The output result is:

Copy codeThe Code is as follows:
Array
(
[0] => (a (B (c) d) e)
[1] => e
)

We can see that the required text has been captured in $ matches [0.

Principle
How it works.

The key point in the above regular expression is (? R ).(? R) is to recursively replace the entire regular expression in which it is located. During each iteration, the PHP syntax analyzer will (? R) Replace with "\ ([^ ()] + | (? R) * \) ".

Therefore, in the above example, the regular expression is equivalent:

"/\ ([^ ()] + | \ ([^ ()] + | \ ([^ ()] + )*\))*\)) *\)/"

However, the above Code is only applicable to brackets with a depth of three layers. For nested parentheses with an unknown depth, you have to use this regular expression:

"/\ ([^ ()] + | (? R ))*\)/"

It not only can match infinite depth, but also simplifies the syntax of regular expressions. It has powerful functions and concise syntax.

Now let's take a closer look at "/\ ([^ ()] + | (? R) * \)/"how to match" (a (B (c) d) e:

"(C)" This part is matched by the regular expression "\ ([^ ()] +. note that (c) is actually a microcosm of the entire recursion. Although the sparrow is small, it uses the entire regular expression.
In other words, in (c) In the next step, you can use (? R) to match.
(B (c) d) the matching process is:
"\ (" Match "(";
"[^ ()] +" Match "B ";
(? R) Match "(c )";
"[^ ()] +" Match "d ";
"\)" Match ")".
According to the above matching principle, it is not difficult to understand why the 2nd elements of the array $ matches [1] are equivalent to 'E. the substring 'E' is captured in the last matching iteration. during the matching process, only the last capture result is saved to the array.

Rex Note: For this feature, you can try it by yourself and use the regular expression ([a-z] + [0-9] +) + to match the string abc123xyz890, what is the capture result $1. note that the result does not conflict with the Left Longest principle.

If we only need to capture $ matches [0], we can do this:

Copy codeThe Code is as follows:
<? Php
$ String = "some text (a (B (c) d) e) more text ";
If (preg_match ("/\((? : [^ ()] + | (? R) * \)/", $ string, $ matches ))
{
Echo "<pre>"; print_r ($ matches); echo "</pre> ";
}
?>

The results are the same:
Copy codeThe Code is as follows:
Array
(
[0] => (a (B (c) d) e)
)

The change is to change the capture parentheses () to non-capture parentheses (? .

It can also be further improved:

Copy codeThe Code is as follows:
<? Php
$ String = "some text (a (B (c) d) e) more text ";
If (preg_match ("/\ (?> [^ ()] + | (? R) * \)/", $ string, $ matches ))
{
Echo "<pre>"; print_r ($ matches); echo "</pre> ";
}
?>

Here we use the so-called one-time mode (rex note: In "proficient Regular Expression v3.0" Translated by Mr Yu Sheng, it is called "curing group ". refer to this book .) the PHP Manual also recommends that you use this mode whenever possible as long as the conditions permit to speed up regular expressions.

The one-time mode is simple and will not be detailed here. If you are interested, please refer to the official PHP manual. If you want to learn more about PERL Compatible Regular Expressions, refer to the link at the end of this article.

  • Original article: Finer points of PHP regular expressions
  • Perl-Compatible Regular Expressions official documentation
  • PCRE regular document on the PHP Official Website
  • Contact Us

    The content source of this page is from Internet, which doesn't represent Alibaba Cloud's opinion; products and services mentioned on that page don't have any relationship with Alibaba Cloud.

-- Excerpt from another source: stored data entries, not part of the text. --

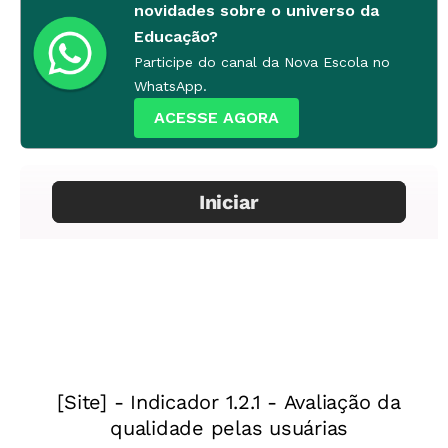
novidades sobre o universo da
Educação?
Participe do canal da Nova Escola no
WhatsApp.
ACESSE AGORA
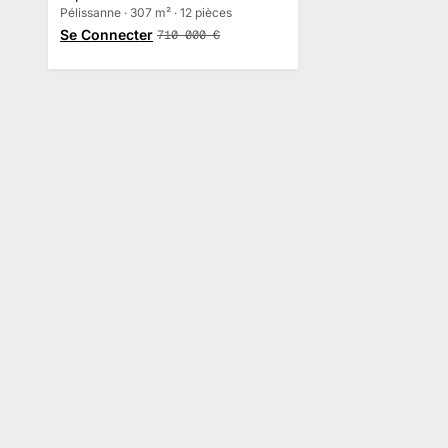
Pelissanne
Pélissanne · 307 m² · 12 pièces
Se Connecter
710 000
€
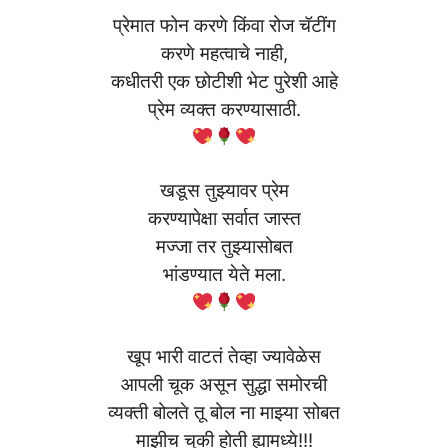
प्रेमात फोन करणे किंवा रोज चॅटींग
करणे महत्वाचे नाही,
कधीतरी एक छोटीशी भेट पुरेशी आहे
प्रेम व्यक्त करण्यासाठी.
खडूस तुझ्यावर प्रेम
करण्यापेक्षा सर्वात जास्त
मज्जा तर तुझ्यासोबत
भांडण्यात येते मला.
खूप भारी वाटतं तेव्हा ज्यावेळेस
आपली चूक असून सुद्धा समोरची
व्यक्ती बोलते तू बोल ना माझ्या सोबत
माझीच चुकी होती ह्यामध्ये!!!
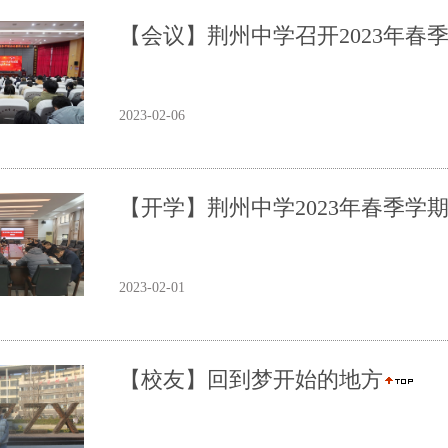
【会议】荆州中学召开2023年春
2023-02-06
【开学】荆州中学2023年春季学
2023-02-01
【校友】回到梦开始的地方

If the content of the page makes you feel confusing, please write us an email, we will handle the problem within 5 days after receiving your email.

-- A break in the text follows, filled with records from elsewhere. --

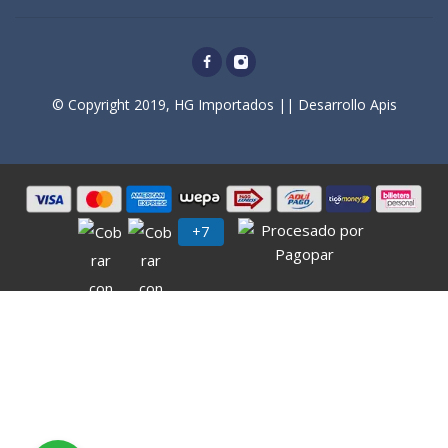
© Copyright 2019, HG Importados || Desarrollo Apis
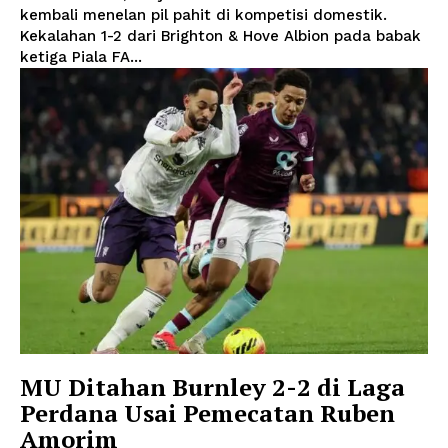
kembali menelan pil pahit di kompetisi domestik.
Kekalahan 1-2 dari Brighton & Hove Albion pada babak
ketiga Piala FA...
MU Ditahan Burnley 2-2 di Laga
Perdana Usai Pemecatan Ruben
Amorim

    If you find any instances of plagiarism from the community, please send an email to: info-contact@alibabacloud.com and provide relevant evidence. A staff member will contact you within 5 working days.

    A Free Trial That Lets You Build Big!

    Start building with 50+ products and up to 12 months usage for Elastic Compute Service

    • Sales Support

      1 on 1 presale consultation

    • After-Sales Support

      24/7 Technical Support 6 Free Tickets per Quarter Faster Response

    • Alibaba Cloud offers highly flexible support services tailored to meet your exact needs.